Fractured Video Landscape Causes Friction for Consumers

Viewership across the video ecosystem is changing rapidly, splintering across platforms that offer little interoperability, creating complex environment for consumers and marketers alike.

For consumers, the growing abundance of choice hasn’t yielded the utopic viewing environment one might expect; consumers still spend upwards of 10 minutes selecting a program, a point of frustration matched by concerns about paying for all of this abundance. One in four streaming/VoD watchers cancelled at least one streaming service in the past month, and financial reasons for cancellation increased 45% over 2023. While platform promiscuity has been well-documented, the motives are increasingly financial. The abundance of choice isn’t empowering consumers; its weighing them down.

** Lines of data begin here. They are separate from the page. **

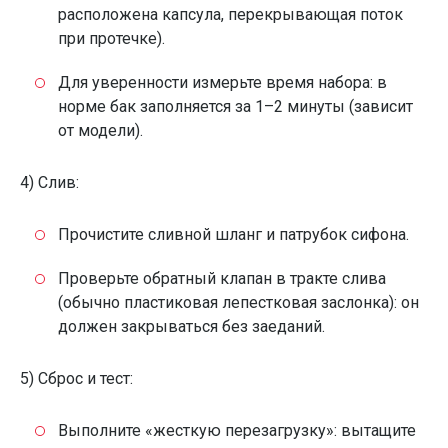
расположена капсула, перекрывающая поток
при протечке).
Для уверенности измерьте время набора: в
норме бак заполняется за 1–2 минуты (зависит
от модели).
4) Слив:
Прочистите сливной шланг и патрубок сифона.
Проверьте обратный клапан в тракте слива
(обычно пластиковая лепестковая заслонка): он
должен закрываться без заеданий.
5) Сброс и тест:
Выполните «жесткую перезагрузку»: вытащите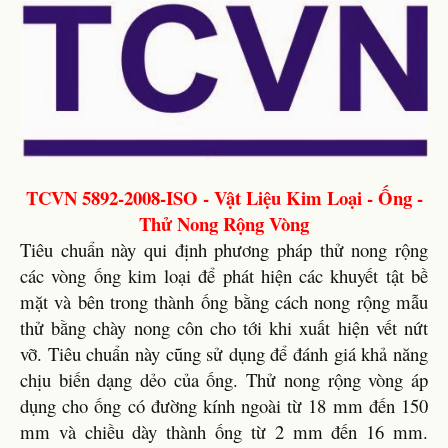
TCVN 5892-2008-ISO - Vật Liệu Kim Loại - Ống -
Thử Nong Rộng Vòng
Tiêu chuẩn này qui định phương pháp thử nong rộng
các vòng ống kim loại để phát hiện các khuyết tật bề
mặt và bên trong thành ống bằng cách nong rộng mẫu
thử bằng chày nong côn cho tới khi xuất hiện vết nứt
vỡ. Tiêu chuẩn này cũng sử dụng để đánh giá khả năng
chịu biến dạng dẻo của ống. Thử nong rộng vòng áp
dụng cho ống có đường kính ngoài từ 18 mm đến 150
mm và chiều dày thành ống từ 2 mm đến 16 mm.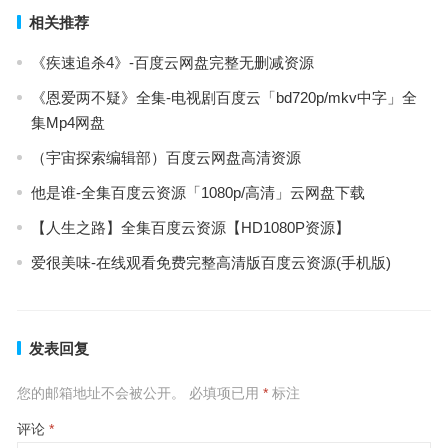
相关推荐
《疾速追杀4》-百度云网盘完整无删减资源
《恩爱两不疑》全集-电视剧百度云「bd720p/mkv中字」全
集Mp4网盘
（宇宙探索编辑部）百度云网盘高清资源
他是谁-全集百度云资源「1080p/高清」云网盘下载
【人生之路】全集百度云资源【HD1080P资源】
爱很美味-在线观看免费完整高清版百度云资源(手机版)
发表回复
您的邮箱地址不会被公开。
必填项已用
*
标注
评论
*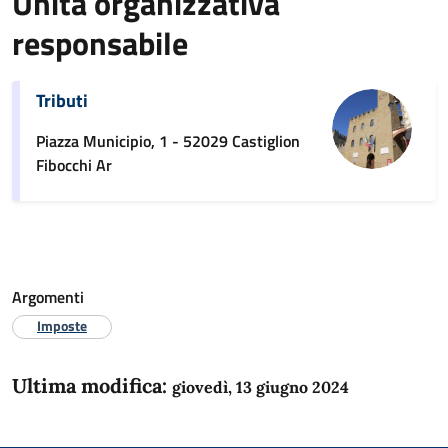
Unità organizzativa
responsabile
Tributi
Piazza Municipio, 1 - 52029 Castiglion
Fibocchi Ar
Argomenti
Imposte
Ultima modifica:
giovedì, 13 giugno 2024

Likewise, the presently fragmented marketplace is impeding advertisers from yielding the best possible experience for said consumers on a channel that is more often ad-supported, with time spent watching ad-supported CTV increasing +38% in just six months and ad spend forecasted at 12% growth this year. Working across siloed platforms, marketers have needed to develop products to combat duplication and inefficiency, avoidance strategies for a potential negative consumer experience that adds complexity.

Technologies and data sources must solve this by transforming addressable buying from segments to deidentified individuals, increasing the accuracy of reach and true frequency. By resolving for identity, we are able to not only weld together the fractured video landscape, but to develop a more connected media ecosystem writ large.